Mayor: “(Casino) will become a major employer in the city.”
“It is not just a casino—not just a facility—but they will become the major employer in the city. It will also allow our local businesses to employ more people,” mayor dan rizzo said.
He added that the casino will be the largest tax payer in the city and “Add the current top ten largest tax payers in the city right now and the casino will be more.”
However, some have voiced their disappointment over what seems like a low percentage. “I’m a little disappointed about the jobs. Seems like the jobs were for Boston and not Revere,” Councillor Brian Arrigo said.
However, others were not as concerned. “Ten percent is not a huge number but those are minimums that hopefully we can exceed…” Councillor Jessica Giannino said.
“At first I was a little worried about the 10 percent ratio, but then I came down to reality and putting people to…work is a great thing,” Ward Councillor Arthur Guinasso added.
“Jobs—are we happy about the 10 percent? Not 1,000 percent but it’s something. We are getting a piece of the pie,” Ward Councilor Ira Novoselsky said.
Rizzo also pointed out that 10 percent is only a minimum. “I don’t want to speak for Suffolk Downs but I am sure if they reach the 10 percent and someone qualified for a job comes in, I’m sure they wouldn’t turn them away just because are at 10 percent,” he said.
“They [Suffolk Downs] are as excited about putting people to work as…making a profit,” Rizzo added.
Mitigation money will also be going to traffic. Improvement to Rt.1/Parkway will have $2.5 million.
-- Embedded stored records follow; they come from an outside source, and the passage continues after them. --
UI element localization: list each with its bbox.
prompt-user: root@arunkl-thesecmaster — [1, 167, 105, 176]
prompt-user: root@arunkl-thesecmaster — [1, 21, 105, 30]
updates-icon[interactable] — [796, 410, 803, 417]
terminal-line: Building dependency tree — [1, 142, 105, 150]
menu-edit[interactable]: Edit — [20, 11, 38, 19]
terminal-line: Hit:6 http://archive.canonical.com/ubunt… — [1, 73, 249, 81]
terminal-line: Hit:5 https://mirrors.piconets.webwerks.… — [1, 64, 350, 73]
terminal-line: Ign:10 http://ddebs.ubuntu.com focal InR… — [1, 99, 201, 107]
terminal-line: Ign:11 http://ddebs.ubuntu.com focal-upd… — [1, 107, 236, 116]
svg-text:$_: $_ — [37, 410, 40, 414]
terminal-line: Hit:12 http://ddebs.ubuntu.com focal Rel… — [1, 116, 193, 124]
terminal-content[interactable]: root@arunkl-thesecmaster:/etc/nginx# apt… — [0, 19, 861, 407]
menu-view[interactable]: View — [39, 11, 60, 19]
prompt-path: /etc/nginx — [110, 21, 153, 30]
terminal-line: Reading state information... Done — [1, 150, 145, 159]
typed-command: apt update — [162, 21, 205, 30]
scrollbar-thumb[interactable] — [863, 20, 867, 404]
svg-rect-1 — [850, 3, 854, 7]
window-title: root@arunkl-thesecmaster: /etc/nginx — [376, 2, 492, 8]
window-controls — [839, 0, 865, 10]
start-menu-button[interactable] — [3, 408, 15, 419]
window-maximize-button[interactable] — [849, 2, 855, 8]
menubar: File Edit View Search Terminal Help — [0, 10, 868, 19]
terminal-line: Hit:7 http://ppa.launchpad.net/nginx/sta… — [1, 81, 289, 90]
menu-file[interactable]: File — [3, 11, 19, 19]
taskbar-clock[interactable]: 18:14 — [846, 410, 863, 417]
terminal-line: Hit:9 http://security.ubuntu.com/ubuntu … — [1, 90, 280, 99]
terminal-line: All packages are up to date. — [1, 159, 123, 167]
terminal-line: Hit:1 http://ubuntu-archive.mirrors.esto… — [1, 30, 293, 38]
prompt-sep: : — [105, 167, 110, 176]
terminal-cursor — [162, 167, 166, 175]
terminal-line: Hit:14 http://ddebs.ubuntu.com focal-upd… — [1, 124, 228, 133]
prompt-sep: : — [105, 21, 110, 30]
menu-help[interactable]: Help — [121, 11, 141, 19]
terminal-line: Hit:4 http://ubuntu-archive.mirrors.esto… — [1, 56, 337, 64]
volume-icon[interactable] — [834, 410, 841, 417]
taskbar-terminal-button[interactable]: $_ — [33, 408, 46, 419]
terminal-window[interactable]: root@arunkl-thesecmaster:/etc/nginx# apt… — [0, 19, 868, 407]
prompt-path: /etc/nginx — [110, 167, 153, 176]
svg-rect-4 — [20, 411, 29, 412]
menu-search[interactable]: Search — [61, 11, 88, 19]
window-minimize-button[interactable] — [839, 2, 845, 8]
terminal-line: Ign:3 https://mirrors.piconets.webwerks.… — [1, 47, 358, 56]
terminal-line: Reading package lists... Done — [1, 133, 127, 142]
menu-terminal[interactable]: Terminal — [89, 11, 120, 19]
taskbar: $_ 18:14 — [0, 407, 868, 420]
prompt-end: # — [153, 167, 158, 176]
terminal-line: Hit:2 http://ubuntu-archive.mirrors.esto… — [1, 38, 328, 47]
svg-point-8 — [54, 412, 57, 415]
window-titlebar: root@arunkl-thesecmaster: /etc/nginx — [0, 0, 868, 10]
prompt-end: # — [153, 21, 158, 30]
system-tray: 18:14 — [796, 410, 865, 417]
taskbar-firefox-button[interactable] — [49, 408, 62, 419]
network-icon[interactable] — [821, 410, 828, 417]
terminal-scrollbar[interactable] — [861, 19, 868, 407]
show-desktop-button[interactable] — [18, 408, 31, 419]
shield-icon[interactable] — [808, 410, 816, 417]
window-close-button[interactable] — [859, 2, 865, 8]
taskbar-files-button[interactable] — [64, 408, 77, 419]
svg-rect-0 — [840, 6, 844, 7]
There is also money for American Legion Highway, North Shore Road and Beachmont Street improvements.
“I believe at the end of the day when all these improvements get to place, traffic as we know it will be better,” Rizzo said, adding, “We have done everything we possibly can to make sure that traffic is not just mitigated but better.”
Many are worried about how traffic is going to affect the city, but Guinasso is not as concerned. “We are not going to see an abundance of cars. People will come in and out throughout the day. Don’t be fearful of something new,” he said.
Zambuto is also excited about the traffic improvements. “Some of my colleagues are worried about the mitigation for the traffic. I think there is a lot of good stuff in there,” he said.
Others worried that Boston got the bigger mitigation package. “I think this agreement is widely disparate from what our neighbor to the south is getting…” Councillor Stephen Reardon said.
“This isn’t Disneyland. This is a casino. Unfortunately, crime and traffic comes with it. That is why mitigation is important,” he added. “What bothers me more is the breakup of the pie.”
However, Rizzo said there is room for improvement: “Revere only has 28 percent of the land. There is no casino being built on our borders. If the casino does well, then they can build more. There is some serious upside on this project.”
Others agreed. “I’m not going to compare it to Boston. Boston is probably getting what they deserve since the casino is all on their side,” Councillor Charlie Patch said. “I’m looking at the future. In the future—and we may not be here when it happens—but I think Revere will be making more money than Boston.”
Arrigo said he wants to make sure the money is used and spent wisely. “We are going to see a decline in state aid if a casino comes. We need to be prepared. I heard a lot of talk about how we are going to spend this money. I think there needs to be an ordinance in the books where half of the revenue goes to the rainy day fund,” he said.